* **Exercise details**: The answer should hold only the lines from the one containing "jeweils max. 5 MB" through the one containing "Eine neue Server-Software" in the entries below, copied exactly, without pictures.
══════
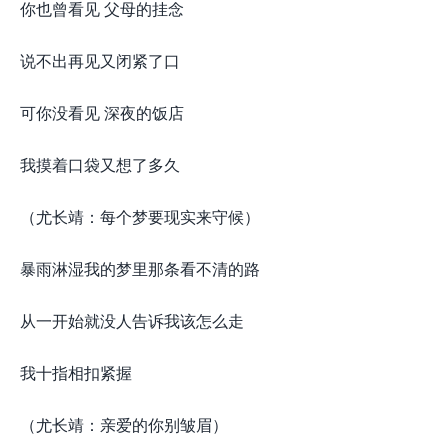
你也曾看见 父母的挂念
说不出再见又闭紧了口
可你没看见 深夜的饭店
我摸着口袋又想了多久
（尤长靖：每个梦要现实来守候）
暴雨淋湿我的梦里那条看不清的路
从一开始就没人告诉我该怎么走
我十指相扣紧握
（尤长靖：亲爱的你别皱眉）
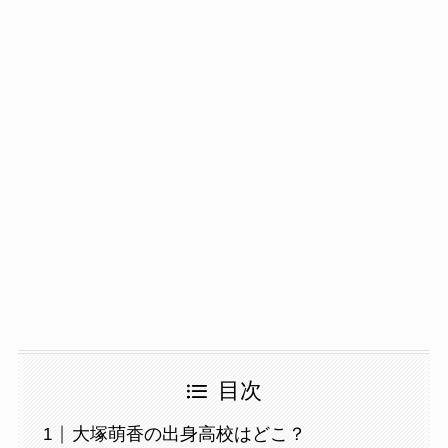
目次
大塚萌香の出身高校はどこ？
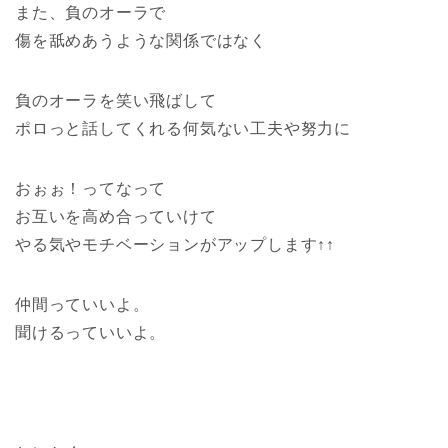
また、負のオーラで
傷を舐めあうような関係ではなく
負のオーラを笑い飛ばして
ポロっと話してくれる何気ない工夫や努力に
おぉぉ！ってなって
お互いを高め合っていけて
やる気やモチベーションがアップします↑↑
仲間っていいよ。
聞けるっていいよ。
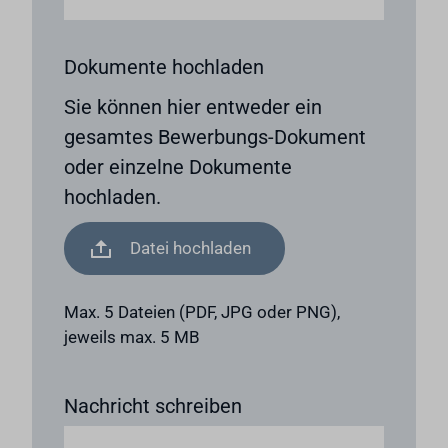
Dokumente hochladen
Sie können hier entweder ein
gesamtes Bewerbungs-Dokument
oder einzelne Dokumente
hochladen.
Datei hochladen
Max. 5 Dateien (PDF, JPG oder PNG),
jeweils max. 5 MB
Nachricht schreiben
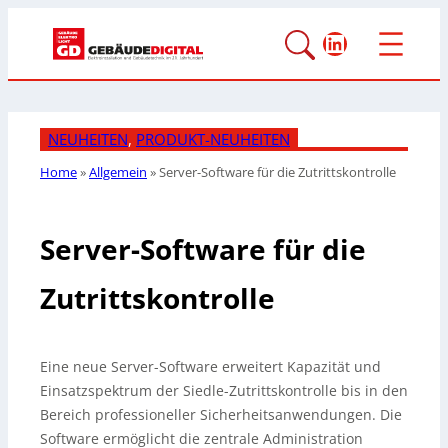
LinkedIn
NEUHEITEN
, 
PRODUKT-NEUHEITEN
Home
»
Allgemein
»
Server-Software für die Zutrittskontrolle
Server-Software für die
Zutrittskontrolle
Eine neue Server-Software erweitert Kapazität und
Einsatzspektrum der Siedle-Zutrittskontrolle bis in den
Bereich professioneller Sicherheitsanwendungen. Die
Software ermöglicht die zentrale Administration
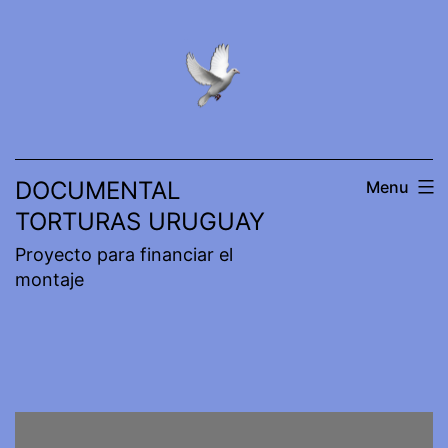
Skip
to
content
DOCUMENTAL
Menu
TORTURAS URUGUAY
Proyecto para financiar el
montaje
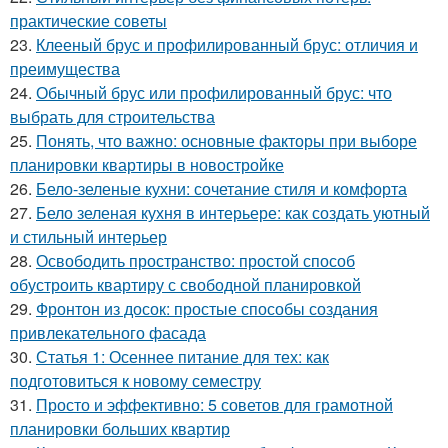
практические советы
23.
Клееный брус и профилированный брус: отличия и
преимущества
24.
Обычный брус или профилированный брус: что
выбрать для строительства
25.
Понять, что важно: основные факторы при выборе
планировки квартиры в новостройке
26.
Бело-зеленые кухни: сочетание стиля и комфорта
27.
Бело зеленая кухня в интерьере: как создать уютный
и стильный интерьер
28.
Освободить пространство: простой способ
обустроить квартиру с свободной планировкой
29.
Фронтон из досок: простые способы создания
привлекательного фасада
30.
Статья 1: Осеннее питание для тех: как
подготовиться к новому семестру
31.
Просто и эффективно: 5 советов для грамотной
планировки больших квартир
══════
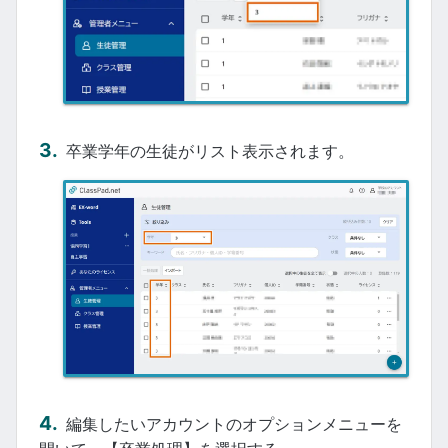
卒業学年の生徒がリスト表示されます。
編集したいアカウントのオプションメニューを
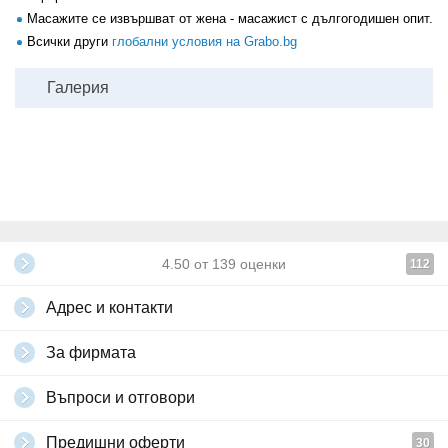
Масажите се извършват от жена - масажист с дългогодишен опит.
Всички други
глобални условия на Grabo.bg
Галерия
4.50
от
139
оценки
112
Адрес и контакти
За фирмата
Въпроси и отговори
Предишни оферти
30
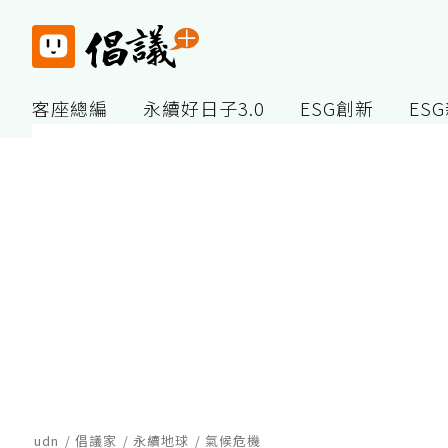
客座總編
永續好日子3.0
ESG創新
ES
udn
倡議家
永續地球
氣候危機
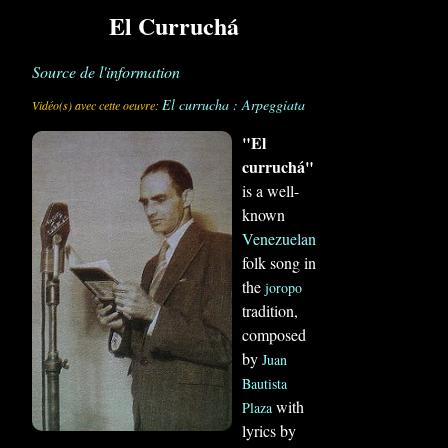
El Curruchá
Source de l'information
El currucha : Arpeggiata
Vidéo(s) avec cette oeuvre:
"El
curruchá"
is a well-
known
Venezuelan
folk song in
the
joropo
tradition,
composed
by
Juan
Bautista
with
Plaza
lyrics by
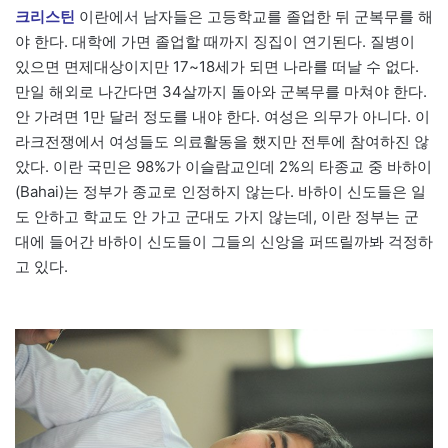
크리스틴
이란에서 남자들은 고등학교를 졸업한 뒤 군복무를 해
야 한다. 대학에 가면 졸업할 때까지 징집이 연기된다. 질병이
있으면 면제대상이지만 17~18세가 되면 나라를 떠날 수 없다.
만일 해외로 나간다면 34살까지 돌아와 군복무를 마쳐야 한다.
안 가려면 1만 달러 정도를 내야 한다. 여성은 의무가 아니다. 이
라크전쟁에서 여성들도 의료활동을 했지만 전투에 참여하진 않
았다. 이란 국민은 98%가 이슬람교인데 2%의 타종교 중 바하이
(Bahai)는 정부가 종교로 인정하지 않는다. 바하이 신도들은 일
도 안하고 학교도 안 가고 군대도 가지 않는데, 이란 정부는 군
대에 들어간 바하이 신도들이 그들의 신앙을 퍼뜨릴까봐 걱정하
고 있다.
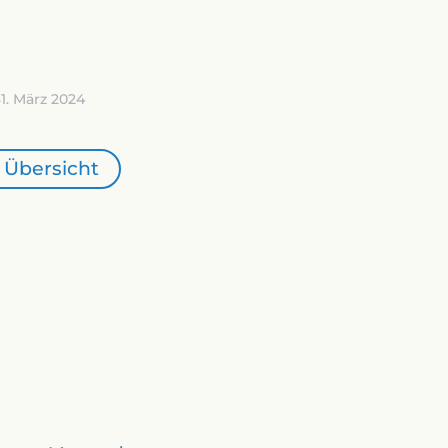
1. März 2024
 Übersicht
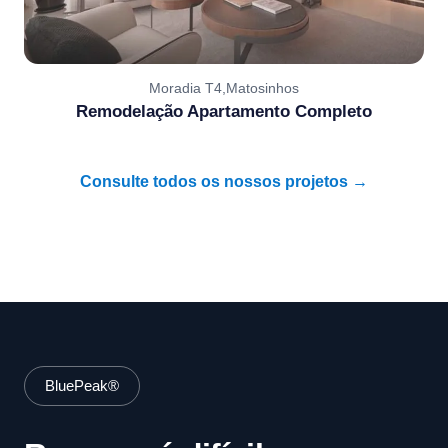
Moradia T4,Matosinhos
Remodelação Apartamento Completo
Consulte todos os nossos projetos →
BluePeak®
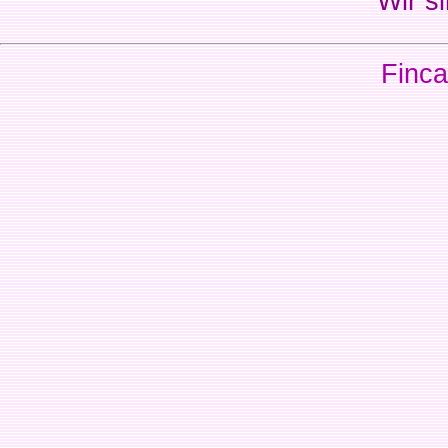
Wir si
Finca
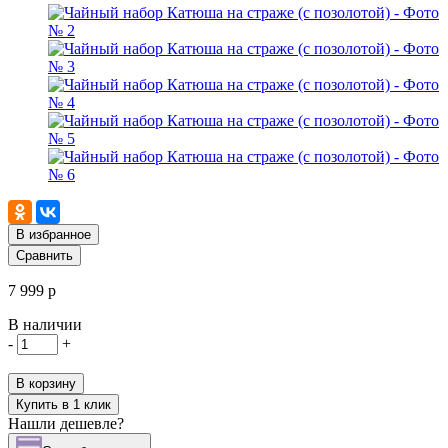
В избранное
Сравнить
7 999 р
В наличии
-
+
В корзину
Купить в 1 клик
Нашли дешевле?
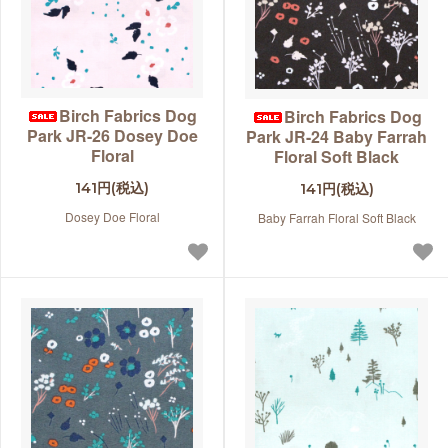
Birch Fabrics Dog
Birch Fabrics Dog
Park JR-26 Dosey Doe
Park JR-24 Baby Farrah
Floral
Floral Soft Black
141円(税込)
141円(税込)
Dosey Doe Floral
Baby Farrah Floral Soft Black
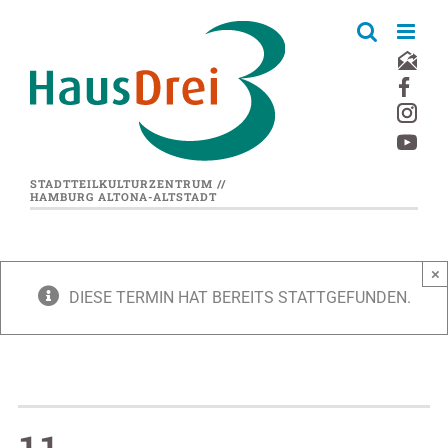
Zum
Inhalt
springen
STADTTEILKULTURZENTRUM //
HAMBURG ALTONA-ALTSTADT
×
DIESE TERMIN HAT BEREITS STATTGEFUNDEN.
══════
* **Your solution**:
jeweils max. 5 MB
Nachricht schreiben
LinkedIn
NEUHEITEN
, 
PRODUKT-NEUHEITEN
Home
»
Allgemein
»
Server-Software für die Zutrittskontrolle
Server-Software für die
Zutrittskontrolle
Eine neue Server-Software erweitert Kapazität und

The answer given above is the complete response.